Pour beaucoup, la dissuasion n’est pas la clé de la véritable sécurité. Robert Oppenheimer, le grand physicien qui a été appelé le père de la bombe atomique, a assimilé les puissances nucléaires en présence à “deux scorpions dans une bouteille, chacun capable de tuer l’autre, mais seulement au risque de sa propre vie”. Plus récemment, le président Ronald Reagan a déclaré que la position des États-Unis et de l’Union soviétique ressemblait à celle de deux personnes braquant chacune un pistolet sur la tête de l’autre.
Tentatives en faveur d’une politique nucléaire internationale
En juin 1946, les États-Unis ont présenté un plan à l’Organisation des Nations unies nouvellement formée. Ce plan réclamait la création d’une agence internationale qui aurait pouvoir de surveiller toutes les activités liées à l’énergie atomique dans le monde. Après que cette agence aurait été mise en place, les États-Unis livreraient leurs secrets dans le domaine du nucléaire, mettraient au rebut leurs bombes atomiques et n’en fabriqueraient plus.
L’Union soviétique insista pour que les armements nucléaires soient détruits d’abord. Une fois que cela serait fait, alors on pourrait mettre au point un système de limitation et de surveillance. Le différend devint insoluble et, dans les années suivantes, la guerre froide fit s’envoler les espoirs de voir l’ONU venir à bout des armes nucléaires.
La course-poursuite
En 1949, l’Union soviétique fait exploser sa première bombe atomique.

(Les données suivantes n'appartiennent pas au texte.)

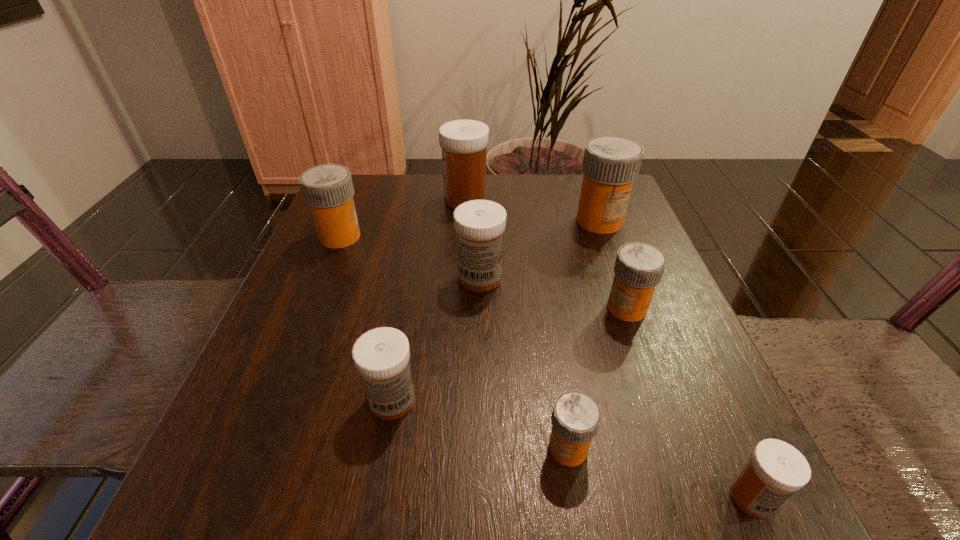 The image size is (960, 540). What are the coordinates of `vacant space that satisfies the following two spatial constraints: 1. on the front side of the second farthest white medicine; 2. on the left side of the nearest object` in the screenshot? It's located at (480, 497). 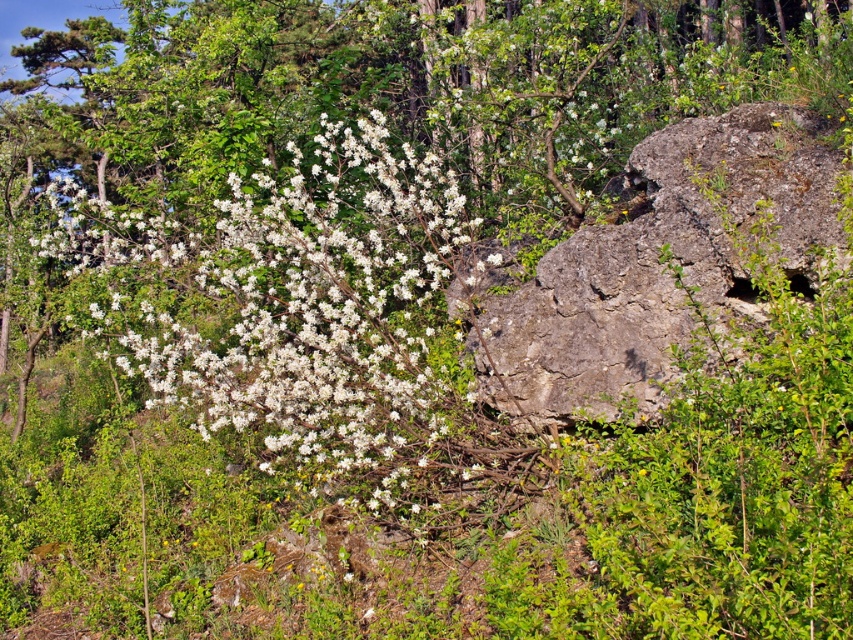 Question: Does white matte flowers at center appear over gray rough rock at right?

Choices:
 (A) no
 (B) yes

Answer: (B)

Question: Does white matte flowers at center have a larger size compared to gray rough rock at right?

Choices:
 (A) yes
 (B) no

Answer: (B)

Question: Which point is farther to the camera?

Choices:
 (A) (721, 195)
 (B) (265, 163)

Answer: (B)

Question: Does white matte flowers at center appear on the left side of gray rough rock at right?

Choices:
 (A) yes
 (B) no

Answer: (A)

Question: Which point is closer to the camera taking this photo?

Choices:
 (A) (816, 177)
 (B) (370, 388)

Answer: (A) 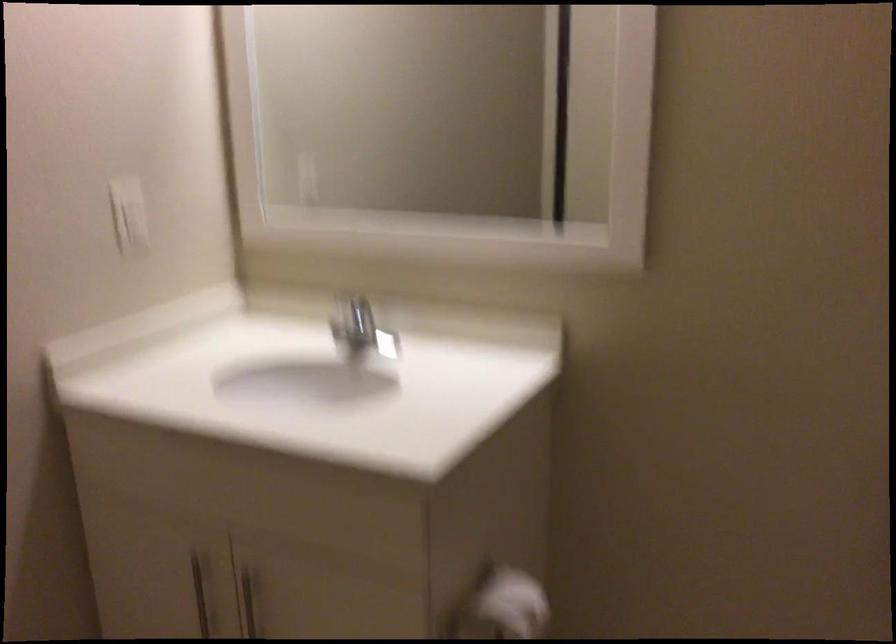 The location [511,603] corresponds to which object?

This point indicates the toilet paper roll. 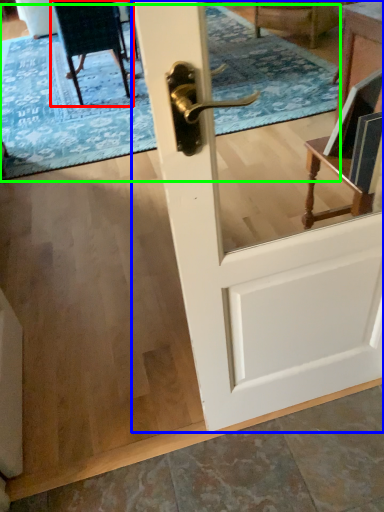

Le climat de suspicion entre l’Est et l’Ouest va en augmentant, et la course aux armements s’engage sérieusement. Les États-Unis réagissent à la bombe soviétique en mettant au point une arme beaucoup plus puissante, la bombe à hydrogène. La première à être essayée, en 1952, est 800 fois plus puissante que les bombes atomiques précédentes. Après neuf mois seulement, l’Union soviétique réussira à produire sa propre bombe à hydrogène.
Puis apparaît l’ICBM (missile balistique intercontinental). C’est l’Union soviétique qui marque ce point en 1957. Désormais, on peut déclencher une attaque nucléaire en quelques minutes, au lieu de plusieurs heures. Les États-Unis mettront les bouchées doubles pour combler le retard, et l’année suivante ils ajouteront l’ICBM à leur arsenal.
Pendant ce temps, d’autres pays travaillent à leur propre bombe et se livrent déjà à des essais. Ainsi, le Royaume-Uni, la France et d’autres deviennent à leur tour des puissances nucléaires.
Dans les années 1960, l’escalade se poursuit sans fléchir. Les États-Unis et l’Union soviétique expérimentent en même temps des missiles antimissiles balistiques et lancent des missiles à partir de sous-marins. Les deux nations se dotent aussi de missiles à têtes multiples.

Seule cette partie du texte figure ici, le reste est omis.